A big aspect of this story deals with something that I wasn't very comfortable with. What Quinn did came very close to stalking, and the fact that she continued to do it even while she was given several opportunities to come clean wasn't something that I could condone. But while this was happening, there was also a part of me that was okay with all this. I think for me, knowing where Quinn was coming from, and being able to empathize, let me accept what she was doing, even though it wasn't right. Quinn herself recognizes the wrong she's committing, and is ridden with guilt, so at the beginning she sets limits for herself (which she subsequently goes on to break), to prevent it from going too far. The way Quinn talks about her feelings, trying to sort them out, both within the narration, as well as with Ryan really helps the reader get her point of view.

The relationship between Colton and Quinn, while sweet, was something that didn't quite convince me of it's genuineness. Because how does one go straight from grief to love, without any work on oneself first? Also, there was always this question at the back of my mind that said maybe she's projecting her feelings for Trent onto Colton because of the fact that they share the same heart? This is a confusion that Quinn herself goes through, and while she resolves it at the end and acknowledges that Colton is his own person and she loves him, I wasn't quite satisfied. I also wasn't very convinced with the ending, because how would anyone get over such a huge deception so easily? And there was also this instance with Colton when I felt that maybe Kirby felt the same too, but didn't want to delay the 'happy ending'?

I am truly appreciative of how the author has written about what Colton is going through (psychologically) after the transplantation. Because you'd think that now that he's got a new heart, everything'll be hunky dory, right? Wrong. There is a lot of conflict, and guilt, besides the medical complications, and I think Kirby did a great job capturing the essence of that.


Jessi Kirby has beautiful, beautiful writing. I'm a sucker for good prose, and hers is oh so wonderful. There were passages that I wanted to reread just to feel again, while at the same time wanting to go ahead and read faster to experience more of her writing.

This book just has such an amazing way of integrating so many different things into it.
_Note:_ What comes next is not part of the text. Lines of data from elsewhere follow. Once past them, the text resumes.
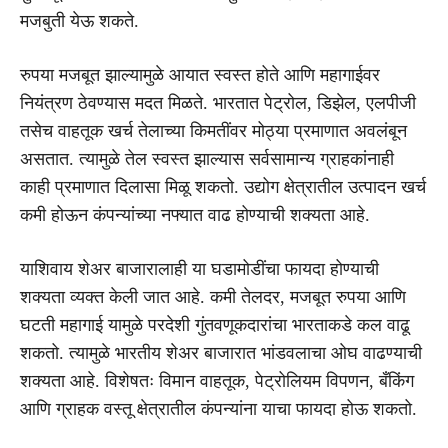
मजबुती येऊ शकते.
रुपया मजबूत झाल्यामुळे आयात स्वस्त होते आणि महागाईवर
नियंत्रण ठेवण्यास मदत मिळते. भारतात पेट्रोल, डिझेल, एलपीजी
तसेच वाहतूक खर्च तेलाच्या किमतींवर मोठ्या प्रमाणात अवलंबून
असतात. त्यामुळे तेल स्वस्त झाल्यास सर्वसामान्य ग्राहकांनाही
काही प्रमाणात दिलासा मिळू शकतो. उद्योग क्षेत्रातील उत्पादन खर्च
कमी होऊन कंपन्यांच्या नफ्यात वाढ होण्याची शक्यता आहे.
याशिवाय शेअर बाजारालाही या घडामोडींचा फायदा होण्याची
शक्यता व्यक्त केली जात आहे. कमी तेलदर, मजबूत रुपया आणि
घटती महागाई यामुळे परदेशी गुंतवणूकदारांचा भारताकडे कल वाढू
शकतो. त्यामुळे भारतीय शेअर बाजारात भांडवलाचा ओघ वाढण्याची
शक्यता आहे. विशेषतः विमान वाहतूक, पेट्रोलियम विपणन, बँकिंग
आणि ग्राहक वस्तू क्षेत्रातील कंपन्यांना याचा फायदा होऊ शकतो.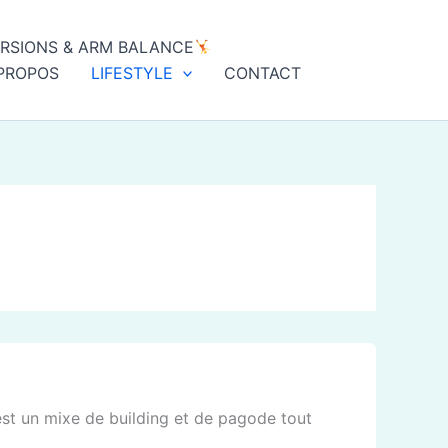
ERSIONS & ARM BALANCE
PROPOS
LIFESTYLE
CONTACT
est un mixe de building et de pagode tout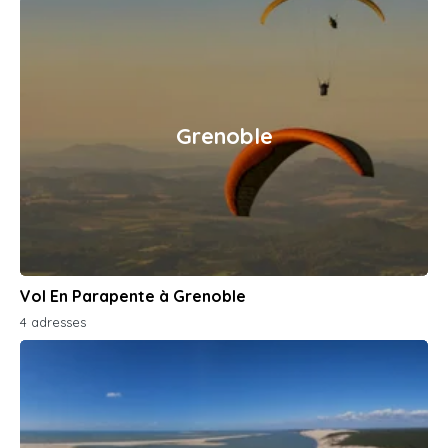
Grenoble
Vol En Parapente à Grenoble
4 adresses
They might not be in your face, but they leave an impact as if they were. For instance, take the nurses at the hospital. In one short visit, we see how its not just a job for them, but they genuinely care about Colton, and are like protective mother bears about his welfare (it reminded me of my extended stays at the hospital during my childhood).

Another thing... the epigraphs give an insightful look into heart transplantation, what the donor's family goes through, how the recipient feels, and the possibility that maybe a heart is more that simply an organ. It raises other possibilities and makes you think and I loved it!
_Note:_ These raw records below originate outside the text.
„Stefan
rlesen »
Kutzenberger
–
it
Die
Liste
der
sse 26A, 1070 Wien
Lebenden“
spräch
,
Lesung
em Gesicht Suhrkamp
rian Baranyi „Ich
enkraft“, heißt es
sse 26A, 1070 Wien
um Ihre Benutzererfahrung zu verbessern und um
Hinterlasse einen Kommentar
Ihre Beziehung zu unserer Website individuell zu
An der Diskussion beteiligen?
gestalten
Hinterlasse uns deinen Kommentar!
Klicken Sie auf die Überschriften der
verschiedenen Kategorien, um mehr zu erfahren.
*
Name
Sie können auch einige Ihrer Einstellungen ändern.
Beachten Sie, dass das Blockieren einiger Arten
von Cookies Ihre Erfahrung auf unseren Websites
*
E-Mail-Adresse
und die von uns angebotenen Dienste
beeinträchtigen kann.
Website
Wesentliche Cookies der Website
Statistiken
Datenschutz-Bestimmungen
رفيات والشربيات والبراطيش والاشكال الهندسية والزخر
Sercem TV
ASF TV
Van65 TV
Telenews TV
BOTTOMLINE: A story with wonderful, real characters, and just as, if not more beautiful writing that will tug at your heartstrings with the grief it holds, while at the other times leaving you smiling at the cuteness overload. It's predictable and has it's faults, but I think the pluses outweigh the minuses.

There Were Books Involved: I adored the ocean-side setting... The setting was just so vivid, and so gorgeous, and I am nothing if not a sucker for well-written, realistic ocean-side settings.
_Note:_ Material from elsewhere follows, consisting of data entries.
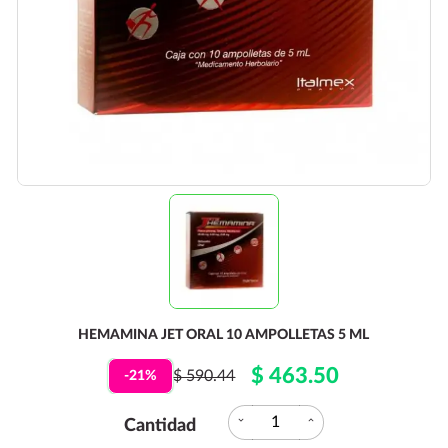
HEMAMINA JET ORAL 10 AMPOLLETAS 5 ML
$ 463.50
$ 590.44
-21%
expand_more
expand_less
Cantidad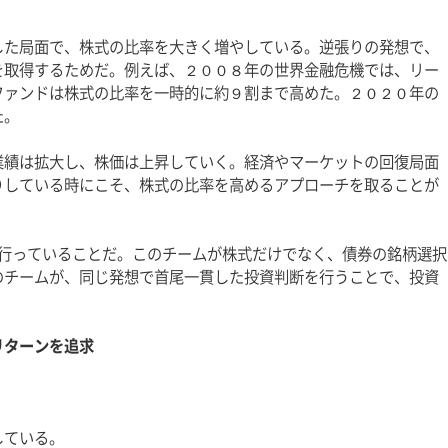
した局面で、株式の比率を大きく増やしている。逆張りの発想で、
を取得するためだ。例えば、２００８年の世界金融危機では、リー
ファンドは株式の比率を一時的に約９割まで高めた。２０２０年の
た。
業績は拡大し、株価は上昇していく。経済やマーケットの回復局面
りしている時にこそ、株式の比率を高めるアプローチを取ることが
を行っていることだ。このチームが株式だけでなく、債券の銘柄選択
のチームが、同じ発想で首尾一貫した投資判断を行うことで、投資
リターンを追求
している。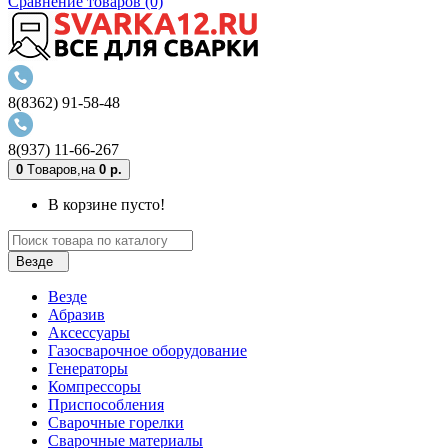
Сравнение товаров (0)
8(8362) 91-58-48
8(937) 11-66-267
0
Tоваров,
на
0 р.
В корзине пусто!
Везде
Везде
Абразив
Аксессуары
Газосварочное оборудование
Генераторы
Компрессоры
Приспособления
Сварочные горелки
Сварочные материалы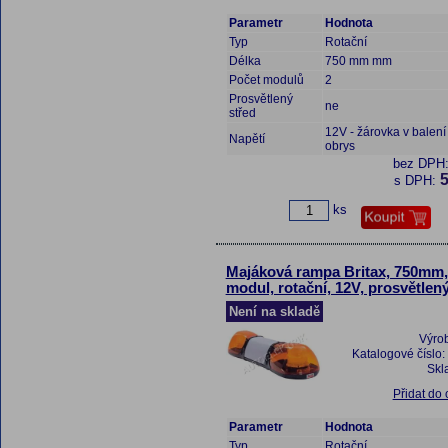
Parametr
Hodnota
Typ
Rotační
Délka
750 mm mm
Počet modulů
2
Prosvětlený
ne
střed
12V - žárovka v balení 
Napětí
obrys
bez DPH
5
s DPH:
ks
Majáková rampa Britax, 750mm,
modul, rotační, 12V, prosvětlený
Není na skladě
Výro
Katalogové číslo:
Skl
Přidat do
Parametr
Hodnota
Typ
Rotační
Writer of Wrongs: I don't know, this book felt like it was missing something. Maybe it was the fact that the plot was missing some kind of through-line besides Quinn and Colton hanging out and having emotions.

Hello, Chelly: That is the beauty of Jessi Kirby's writing. It is always transportive. You feel what her characters feel and what they see as if you're actually there.

We found our own synchronity together, his heart thumping out a slow, steady beat and mine filling in the spaces between.

"Good," he says, like it's another one of his little victories. "Because this is the part where you fall in love."

It's terrifying to realise how much of your world is wrapped around loving another person.